Pero explicaba: el detalle de que el fascismo no se
vea no significa que no exista. Lo que ocurre es que está enmascarado. Es una
de sus malditas astucias.
Estas instituciones democrática no son sino
apariencias, un disfraz del que se sirve para confundir a la gente.
El razonamiento, mil veces repetido y mil veces
escuchado a lo largo de las dos últimas en todos los ámbitos de la extrema
izquierda latinoamericana, continuaba con la presunción de que, si todo el
pueblo tomaba conciencia del fascismo escondido tras las apariencias
democráticas, respondería en masa al llamado a la resistencia.
¿Qué hacer pues? El extremismo revolucionario
sentenciaba: “Hay que desenmascarar al fascismo”.
Y el primer paso de este desenmascaramiento era la
denuncia, el intento de “concientizar” a la gente y de abrirle los ojos sobre
la verdad del enemigo emboscado.
Pero como ocurre que el pueblo uruguayo – como el
argentino, el venezolano o el italiano – es, después de todo, una parcela de
nuestra evolucionada civilización racionalista y atenida a los hechos visibles,
resulta difícil convencerlo de que un fascismo
invisible, no registrable entre tales hechos, existe.
Y, entonces, ¿qué debe hacerse?
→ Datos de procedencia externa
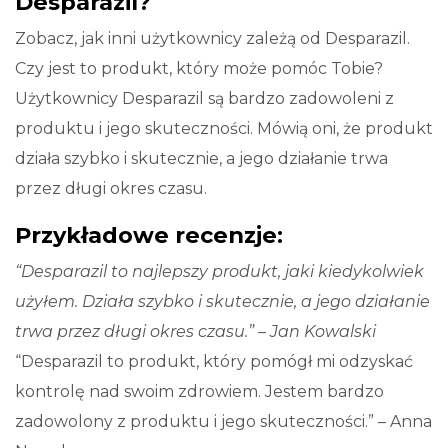
Desparazil?
Zobacz, jak inni użytkownicy zależą od Desparazil.
Czy jest to produkt, który może pomóc Tobie?
Użytkownicy Desparazil są bardzo zadowoleni z
produktu i jego skuteczności. Mówią oni, że produkt
działa szybko i skutecznie, a jego działanie trwa
przez długi okres czasu.
Przykładowe recenzje:
“Desparazil to najlepszy produkt, jaki kiedykolwiek
użyłem. Działa szybko i skutecznie, a jego działanie
trwa przez długi okres czasu.” – Jan Kowalski
“Desparazil to produkt, który pomógł mi odzyskać
kontrolę nad swoim zdrowiem. Jestem bardzo
zadowolony z produktu i jego skuteczności.” – Anna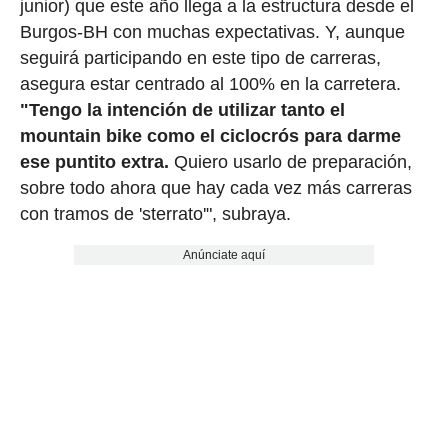
junior) que este año llega a la estructura desde el
Burgos-BH con muchas expectativas. Y, aunque
seguirá participando en este tipo de carreras,
asegura estar centrado al 100% en la carretera.
"Tengo la intención de utilizar tanto el
mountain bike como el ciclocrós para darme
ese puntito extra.
Quiero usarlo de preparación,
sobre todo ahora que hay cada vez más carreras
con tramos de 'sterrato'", subraya.
Anúnciate aquí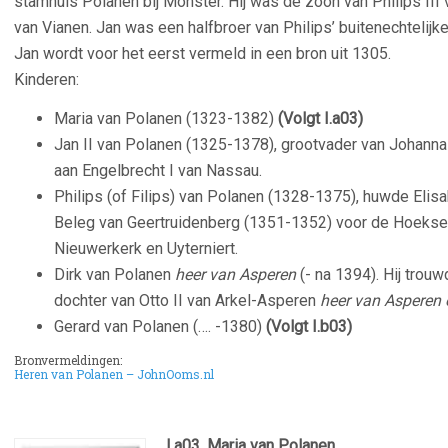
stamhuis Polanen bij Monster. Hij was de zoon van Philips III
van Vianen. Jan was een halfbroer van Philips’ buitenechtelij
Jan wordt voor het eerst vermeld in een bron uit 1305.
Kinderen:
Maria van Polanen (1323-1382)
(Volgt I.a03)
Jan II van Polanen (1325-1378), grootvader van Johanna
aan Engelbrecht I van Nassau.
Philips (of Filips) van Polanen (1328-1375), huwde Elis
Beleg van Geertruidenberg (1351-1352) voor de Hoekse p
Nieuwerkerk en Uyterniert.
Dirk van Polanen
heer van Asperen
(- na 1394). Hij trou
dochter van Otto II van Arkel-Asperen
heer van Asperen 
Gerard van Polanen (…. -1380)
(Volgt I.b03)
Bronvermeldingen:
Heren van Polanen – JohnOoms.nl
I.a03. Maria van Polanen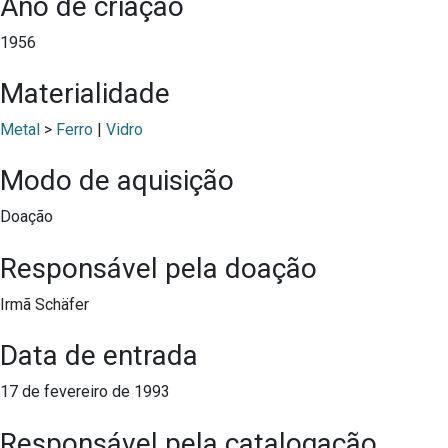
Ano de criação
1956
Materialidade
Metal
>
Ferro
|
Vidro
Modo de aquisição
Doação
Responsável pela doação
Irmã Schäfer
Data de entrada
17 de fevereiro de 1993
Responsável pela catalogação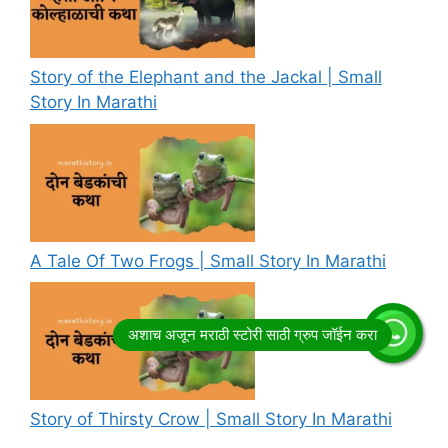
Story of the Elephant and the Jackal | Small
Story In Marathi
A Tale Of Two Frogs | Small Story In Marathi
Story of Thirsty Crow | Small Story In Marathi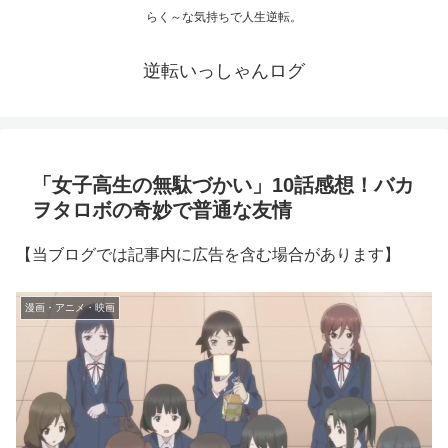
らく～な気持ちで人生逆転。
逆転いっしゃんログ
「女子高生の無駄づかい」10話感想！バカ
ヲタロボの奇妙で普通な友情
【当ブログでは記事内に広告を含む場合があります】
漫画・アニメ・映画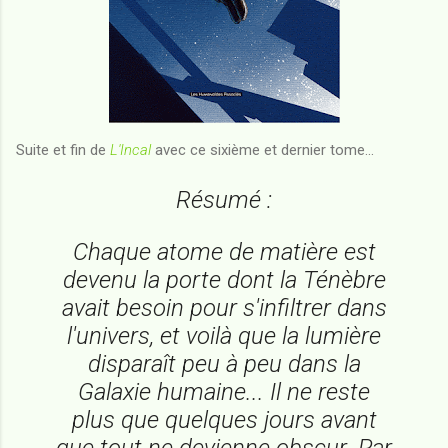
Suite et fin de
L'Incal
avec ce sixième et dernier tome...
Résumé :
Chaque atome de matière est
devenu la porte dont la Ténèbre
avait besoin pour s'infiltrer dans
l'univers, et voilà que la lumière
disparaît peu à peu dans la
Galaxie humaine... Il ne reste
plus que quelques jours avant
que tout ne devienne obscur. Par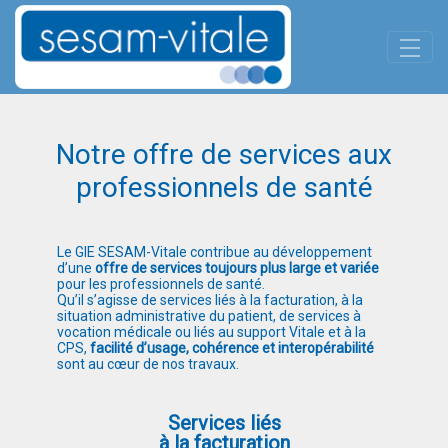
Panneau de gestion des cookies
Saut au contenu principal
Services aux Professionnels de
Notre offre de services aux
professionnels de santé
Le GIE SESAM-Vitale contribue au développement
d’une
offre de services toujours plus large et variée
pour les professionnels de santé.
Qu’il s’agisse de services liés à la facturation, à la
situation administrative du patient, de services à
vocation médicale ou liés au support Vitale et à la
CPS,
facilité d’usage, cohérence et interopérabilité
sont au cœur de nos travaux.
Services liés
à la facturation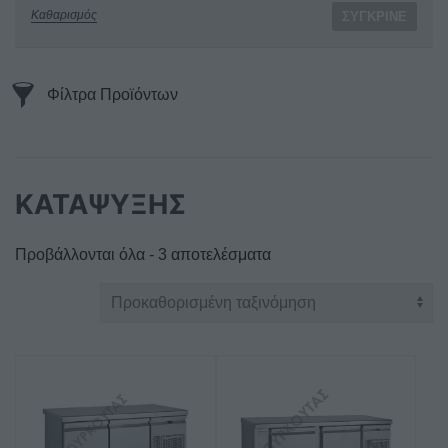
Καθαρισμός
ΣΎΓΚΡΙΝΕ
Φίλτρα Προϊόντων
ΚΑΤΑΨΥΞΗΣ
Προβάλλονται όλα - 3 αποτελέσματα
La fórmula del
extremismo revolucionario: obligar al régimen a desprenderse de su máscara,
llevarlo a una situación en la que le resulte imposible mantener en pie sus
apariencias democráticas, forzarlo a mostrarse en toda su ferocidad.
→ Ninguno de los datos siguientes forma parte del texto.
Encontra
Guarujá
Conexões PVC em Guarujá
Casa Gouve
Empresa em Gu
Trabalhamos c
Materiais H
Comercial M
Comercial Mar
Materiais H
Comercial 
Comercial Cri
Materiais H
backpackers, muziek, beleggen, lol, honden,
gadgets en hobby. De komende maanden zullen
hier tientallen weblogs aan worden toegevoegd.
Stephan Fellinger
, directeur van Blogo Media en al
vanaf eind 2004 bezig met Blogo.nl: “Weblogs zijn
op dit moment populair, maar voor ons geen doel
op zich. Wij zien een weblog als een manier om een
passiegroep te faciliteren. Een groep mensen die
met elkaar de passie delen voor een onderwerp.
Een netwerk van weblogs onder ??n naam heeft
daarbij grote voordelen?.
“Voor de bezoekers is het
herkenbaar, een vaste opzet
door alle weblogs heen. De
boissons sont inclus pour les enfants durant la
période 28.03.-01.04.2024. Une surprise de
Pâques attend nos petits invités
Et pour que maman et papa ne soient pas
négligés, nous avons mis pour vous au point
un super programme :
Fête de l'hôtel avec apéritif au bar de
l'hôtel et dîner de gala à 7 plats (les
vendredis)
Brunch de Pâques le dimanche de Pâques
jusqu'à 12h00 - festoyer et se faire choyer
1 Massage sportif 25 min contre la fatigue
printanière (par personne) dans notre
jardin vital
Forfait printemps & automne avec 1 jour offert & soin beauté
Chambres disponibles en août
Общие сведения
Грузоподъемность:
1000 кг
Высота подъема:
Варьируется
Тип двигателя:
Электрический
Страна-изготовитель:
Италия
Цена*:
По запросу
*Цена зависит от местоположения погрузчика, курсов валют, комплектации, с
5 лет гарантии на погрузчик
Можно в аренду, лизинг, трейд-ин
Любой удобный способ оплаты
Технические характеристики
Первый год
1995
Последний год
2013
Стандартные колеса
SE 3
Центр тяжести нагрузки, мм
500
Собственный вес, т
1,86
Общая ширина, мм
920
La mayor parte de la violencia
guerrillera en los últimos 20 años empezó por no ser otra cosa que la
instrumentalización de esa consigna.
La violencia encarada como estímulo de una
contraviolencia concientizante, como modo de llevar al plano de la objetividad
visible un fascismo que de otro modo no alcanzaba a ser materia de persuasión
en un mero intercambio discursivo entre subjetividades.